As well the engine and server logs from engine.
- The output of virsh -r nodedev-list --tree
I don't see there a scsi_host## that is missing the parent(but maybe i missed it, it's why i asked you to log in)
[root@lynx15 ~]# virsh -V
Virsh command line tool of libvirt 1.2.17
See web site at http://libvirt.org/
Compiled with support for:
Hypervisors: QEMU/KVM LXC ESX Test
Networking: Remote Network Bridging Interface netcf Nwfilter VirtualPort
Storage: Dir Disk Filesystem SCSI Multipath iSCSI LVM RBD Gluster
Miscellaneous: Daemon Nodedev SELinux Secrets Debug DTrace Readline Modular
[root@lynx15 ~]# yum list installed | grep iscsi
iscsi-initiator-utils.x86_64 184.108.40.2063-33.el7_2.1 @latest_rhel_z_stream
libiscsi.x86_64 1.9.0-6.el7 @rhel-7.2
Created attachment 1158768 [details]
libvirtd and vdsm logs
Created attachment 1158769 [details]
engine and virsh output
Finally got some time to look at this... Started generating a response and "poof" away went my editing window because of a mistakenly typed ctrl-w (dang browser software)...
Anyway, what I've deduced from the output shown is I don't believe you've replicated the original problem. You'll note that the original problem lists "scsi_target14_0_0" through "scsi_target23_0_0" with <parent> fields that list 'scsi_host14' through 'scsi_host23'; however, those scsi_host##'s don't exist. That output is also show in some nodedev-list output
The output you've generated doesn't have that, but it does have some interesting tidbits.

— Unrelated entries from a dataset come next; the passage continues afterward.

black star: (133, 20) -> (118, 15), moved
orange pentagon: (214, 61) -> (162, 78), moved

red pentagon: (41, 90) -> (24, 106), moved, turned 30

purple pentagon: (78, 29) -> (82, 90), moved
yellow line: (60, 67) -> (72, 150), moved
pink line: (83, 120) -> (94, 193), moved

Comparing the output in libvirtd.log and engine.log I found json type output in the engine.log at timestamp "2016-05-18 14:28:48,185 INFO" where if you edit the file and search on "scsi_host8" you'll see scsi_host87 and scsi_host89 listed; however, searching the libvirtd.log output around the same period shows a fetch of scsi_host's, but only for scsi_host0 through scsi_host5.

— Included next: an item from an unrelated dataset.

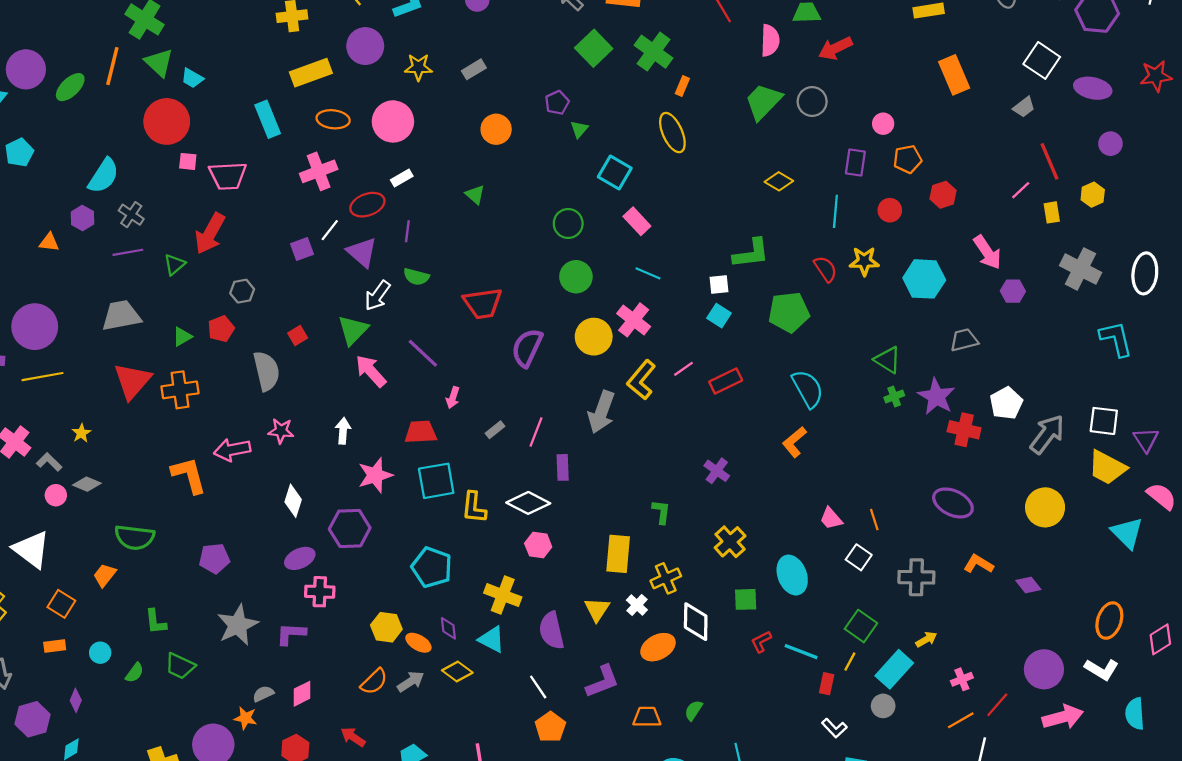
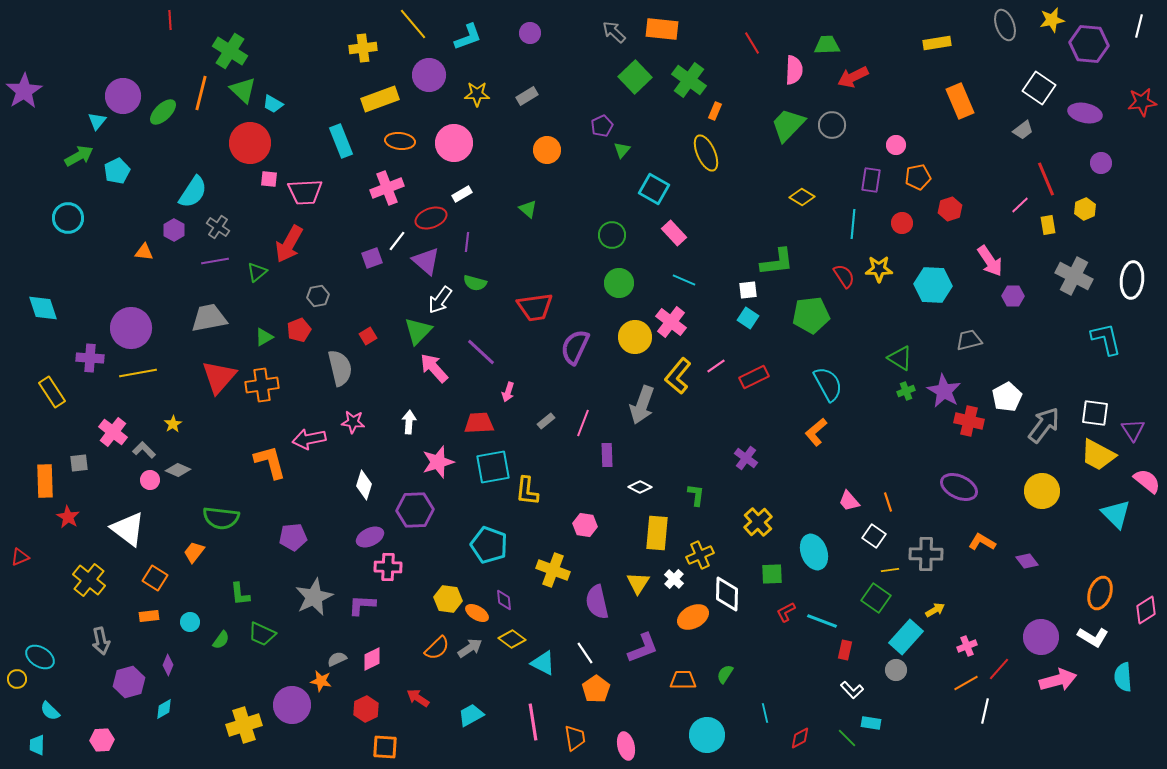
white diamond: (528, 503) -> (640, 487), moved, size x0.6
cyan triangle: (492, 639) -> (543, 663), moved
yellow line: (850, 662) -> (890, 570), moved, turned 54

However, way back at the beginning of libvirtd.log there's remnants of a udev callback to 'remove' the 'scsi_host89' and 'scsi_host87' (at "2016-05-18 11:19:25.954" and "2016-05-18 11:19:25.896"). So as far as libvirt is concerned they were deleted, but that "[org.ovirt.engine.core.vdsbroker.HostDevListByCapsVDSCommand] (ajp-/127.0.0.1:8702-5) [4947bee4] FINISH, HostDevListByCapsVDSCommand" still listed them.
That hints to me that perhaps there's a "cache" being kept by something else that isn't updating the scsi_host list... Which is perhaps a different problem, but not a libvirt problem.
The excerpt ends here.